### Source data
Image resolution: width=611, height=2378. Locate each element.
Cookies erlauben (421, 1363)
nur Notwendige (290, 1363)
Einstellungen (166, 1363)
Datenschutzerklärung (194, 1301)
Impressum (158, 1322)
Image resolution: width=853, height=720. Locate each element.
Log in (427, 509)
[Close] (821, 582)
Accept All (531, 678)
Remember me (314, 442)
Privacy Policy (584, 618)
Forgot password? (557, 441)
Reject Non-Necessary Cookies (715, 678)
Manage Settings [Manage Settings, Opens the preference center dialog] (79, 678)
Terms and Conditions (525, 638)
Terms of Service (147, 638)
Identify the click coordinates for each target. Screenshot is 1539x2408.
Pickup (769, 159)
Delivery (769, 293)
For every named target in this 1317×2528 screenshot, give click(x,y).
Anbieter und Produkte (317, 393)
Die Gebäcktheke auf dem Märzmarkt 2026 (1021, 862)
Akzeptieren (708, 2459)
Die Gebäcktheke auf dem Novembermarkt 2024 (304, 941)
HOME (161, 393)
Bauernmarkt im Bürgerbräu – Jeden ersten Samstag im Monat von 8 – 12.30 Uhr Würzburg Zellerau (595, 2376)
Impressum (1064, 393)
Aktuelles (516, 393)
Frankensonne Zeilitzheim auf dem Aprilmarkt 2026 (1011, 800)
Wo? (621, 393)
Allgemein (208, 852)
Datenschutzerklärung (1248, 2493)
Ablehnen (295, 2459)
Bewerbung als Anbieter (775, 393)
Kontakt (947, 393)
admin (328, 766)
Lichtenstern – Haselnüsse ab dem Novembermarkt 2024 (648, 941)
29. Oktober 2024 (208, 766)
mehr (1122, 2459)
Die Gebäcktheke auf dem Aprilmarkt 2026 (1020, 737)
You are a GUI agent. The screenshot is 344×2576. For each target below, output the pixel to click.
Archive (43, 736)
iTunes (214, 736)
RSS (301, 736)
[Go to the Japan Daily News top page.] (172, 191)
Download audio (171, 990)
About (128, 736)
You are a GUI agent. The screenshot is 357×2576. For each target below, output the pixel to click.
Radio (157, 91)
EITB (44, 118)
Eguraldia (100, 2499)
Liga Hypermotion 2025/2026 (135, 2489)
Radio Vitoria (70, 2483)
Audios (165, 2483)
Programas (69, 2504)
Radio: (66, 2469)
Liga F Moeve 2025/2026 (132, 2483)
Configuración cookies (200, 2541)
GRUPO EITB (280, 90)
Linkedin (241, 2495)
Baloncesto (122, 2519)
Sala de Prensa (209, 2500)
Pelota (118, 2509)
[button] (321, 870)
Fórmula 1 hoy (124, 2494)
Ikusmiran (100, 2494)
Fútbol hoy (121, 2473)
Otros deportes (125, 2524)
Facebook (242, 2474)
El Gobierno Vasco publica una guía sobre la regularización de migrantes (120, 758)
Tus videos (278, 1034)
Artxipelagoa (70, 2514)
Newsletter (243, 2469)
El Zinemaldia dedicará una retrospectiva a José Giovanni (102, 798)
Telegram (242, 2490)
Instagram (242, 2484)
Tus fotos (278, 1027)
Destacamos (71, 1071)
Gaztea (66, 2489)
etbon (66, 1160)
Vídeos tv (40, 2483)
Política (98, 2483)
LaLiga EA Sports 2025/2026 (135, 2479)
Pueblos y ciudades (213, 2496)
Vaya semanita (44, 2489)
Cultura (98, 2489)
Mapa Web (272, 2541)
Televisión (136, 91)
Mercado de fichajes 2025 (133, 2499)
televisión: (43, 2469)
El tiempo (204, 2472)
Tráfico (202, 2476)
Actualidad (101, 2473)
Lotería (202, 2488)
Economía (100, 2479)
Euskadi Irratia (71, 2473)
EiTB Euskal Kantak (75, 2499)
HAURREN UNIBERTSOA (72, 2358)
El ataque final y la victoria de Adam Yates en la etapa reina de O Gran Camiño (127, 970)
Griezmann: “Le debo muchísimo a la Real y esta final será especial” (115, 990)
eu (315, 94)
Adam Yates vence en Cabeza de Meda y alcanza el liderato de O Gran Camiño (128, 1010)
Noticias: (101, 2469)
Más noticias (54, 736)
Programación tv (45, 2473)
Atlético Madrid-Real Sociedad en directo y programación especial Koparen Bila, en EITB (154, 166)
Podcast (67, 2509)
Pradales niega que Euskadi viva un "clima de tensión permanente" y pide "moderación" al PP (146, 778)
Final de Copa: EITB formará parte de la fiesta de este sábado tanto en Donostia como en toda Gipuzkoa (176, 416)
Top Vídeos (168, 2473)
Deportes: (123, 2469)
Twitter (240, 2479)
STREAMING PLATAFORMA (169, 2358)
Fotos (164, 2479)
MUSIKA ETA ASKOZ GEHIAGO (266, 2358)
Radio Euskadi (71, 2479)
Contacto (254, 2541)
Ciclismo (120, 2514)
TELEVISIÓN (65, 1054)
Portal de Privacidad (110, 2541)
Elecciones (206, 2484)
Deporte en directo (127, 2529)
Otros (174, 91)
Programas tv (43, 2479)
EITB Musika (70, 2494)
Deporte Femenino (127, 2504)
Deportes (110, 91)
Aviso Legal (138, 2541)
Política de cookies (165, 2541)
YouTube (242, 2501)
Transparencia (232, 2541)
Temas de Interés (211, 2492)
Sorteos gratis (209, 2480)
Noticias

### Exercise objective
Among the entries above, how many lines hold the string "Terms"? Answer with the number only.

### Written answer
2